Санация зубов – это полезно, раз в год. За эту санацию она заплатила ему приблизительно пятьсот гульденов.

Теперь и другие дамы начали понемножку догадываться о том, что происходит в Лабуванги под дымкой тайны. Потому что Ида ван Хелдерен сообщила Еве Элдерсма, глядя на нее трагическими глазами светлокожей полукровки, полными страха, что ее муж, и Элдерсма, и резидент опасаются восстания местного населения, подстрекаемого семьей регента, который никогда не простит отставки регента Нгадживы. Мужчины упорно хранили тайну и успокаивали своих жен. Но под толщей кажущегося покоя внутригородской жизни продолжалось бурление. Постепенно до ушей европейцев, живущих в Лабуванги, стали доходить слухи, напугавшие их. Смутные сообщения в газетах – комментарии по поводу отставки регента – не прибавляли спокойствия. Между тем продолжались хлопоты, связанные с подготовкой к празднику, но никто уже не вкладывал в это всю душу. Все жили под знаком постоянного страха и заболевали от нервозности. По ночам стали закрывать двери на все замки, клали рядом с собой оружие, по нескольку раз внезапно просыпались в испуге, прислушиваясь к звукам ночи, звеневшим в бескрайнем открытом пространстве. И многие осуждали ту поспешность, с которой ван Аудейк, потеряв терпение после сцены на балу в Нгадживе, представил к увольнению регента, чей род был веками связан с землей Лабуванги, составлял с Лабуванги единое целое.

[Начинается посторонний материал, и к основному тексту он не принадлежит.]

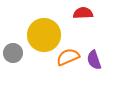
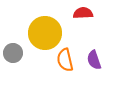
yellow circle: moved 1 px right, 2 px up
orange semicircle: moved 3 px left, 3 px down; rotated 80 degrees counterclockwise
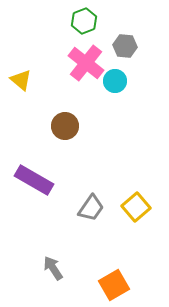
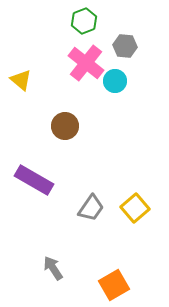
yellow square: moved 1 px left, 1 px down
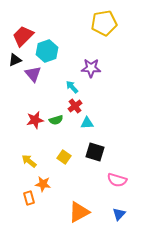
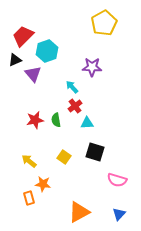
yellow pentagon: rotated 20 degrees counterclockwise
purple star: moved 1 px right, 1 px up
green semicircle: rotated 96 degrees clockwise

Резидент объявил о проведении на площади перед регентским дворцом вечернего праздничного базара для местного селения – пасер‑малам, который продлится несколько дней, параллельно с благотворительным базаром у европейцев. На пасер‑маламе будут всевозможные развлечения, лотки и палатки, приедет малайский театр со спектаклем по «Тысяче и одной ночи». Резидент сделал это для того, чтобы одновременно с праздником для европейцев устроить праздник и яванскому населению, которое так ценило развлечения. До благотворительного базара оставалось несколько дней, а за день до него в регентском дворце должен был состояться кумпулан – ежемесячное собрание яванских правителей.

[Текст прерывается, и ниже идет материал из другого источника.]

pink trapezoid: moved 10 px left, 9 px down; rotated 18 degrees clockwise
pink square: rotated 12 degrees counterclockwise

Страх, суета, нервозность создали в обычно спокойном городке атмосферу, от которой люди едва не заболевали. Матери стремились увезти своих детей куда‑нибудь подальше, а сами были в сомнениях. Многие все‑таки оставались в Лабуванги из‑за предстоящего благотворительного базара. Кто же не хочет участвовать в благотворительном базаре! Праздники бывают так редко. Но если и правда разразится восстание? И люди не знали, что делать: относиться ли всерьез к этой смутной угрозе, ощущающейся вокруг, или беспечно от нее отмахиваться.

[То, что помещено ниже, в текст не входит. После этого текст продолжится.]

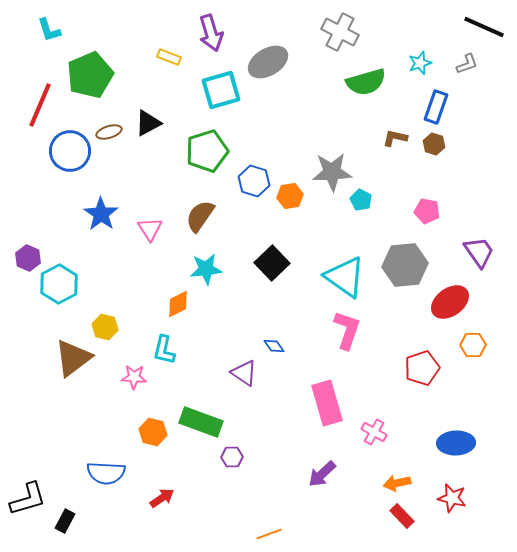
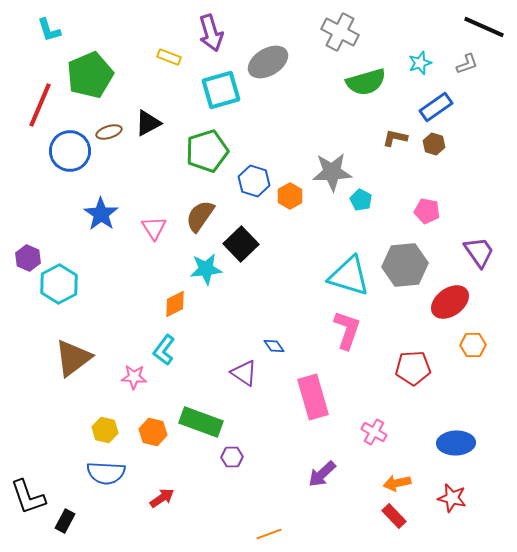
blue rectangle at (436, 107): rotated 36 degrees clockwise
orange hexagon at (290, 196): rotated 20 degrees counterclockwise
pink triangle at (150, 229): moved 4 px right, 1 px up
black square at (272, 263): moved 31 px left, 19 px up
cyan triangle at (345, 277): moved 4 px right, 1 px up; rotated 18 degrees counterclockwise
orange diamond at (178, 304): moved 3 px left
yellow hexagon at (105, 327): moved 103 px down
cyan L-shape at (164, 350): rotated 24 degrees clockwise
red pentagon at (422, 368): moved 9 px left; rotated 16 degrees clockwise
pink rectangle at (327, 403): moved 14 px left, 6 px up
black L-shape at (28, 499): moved 2 px up; rotated 87 degrees clockwise
red rectangle at (402, 516): moved 8 px left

За день до кумпулана ван Аудейк попросил раден‑айу пангеран, жившую во дворце у сына, принять его. Его экипаж ехал мимо лотков и палаток на площади и через декоративные ворота пасер‑малама: связанные вместе стволы бамбука, к которым прикреплен длинный узкий флажок, полощущийся на ветру, – украшение, по‑явански так и называющееся: «колыханье». Тот вечер должен был стать первым в серии праздничных вечеров. Шли последние приготовления, и в общей суете, под стук молотков, простые яванцы не все приседали на пятки перед экипажем резидента и не обращали внимания на золотой пайонг, который старший смотритель держал за спиной ван Аудейка, точно солнце со сложенными лучами. Но когда экипаж миновал флагшток и въехал на дорожку, ведущую к регентскому дворцу, и не осталось сомнений, что резидент едет к регенту, люди стали сбиваться в группки и шепотом что‑то бурно обсуждать. Люди толкались у въезда на дорожку, пытаясь что‑то увидеть. Но вдали, в тени баньянов, был виден только пустой пендоппо[63]с рядами стульев, застывших в ожидании. Однако при виде начальника полиции, проезжавшего мимо на велосипеде, люди словно инстинктивно разошлись в разные стороны.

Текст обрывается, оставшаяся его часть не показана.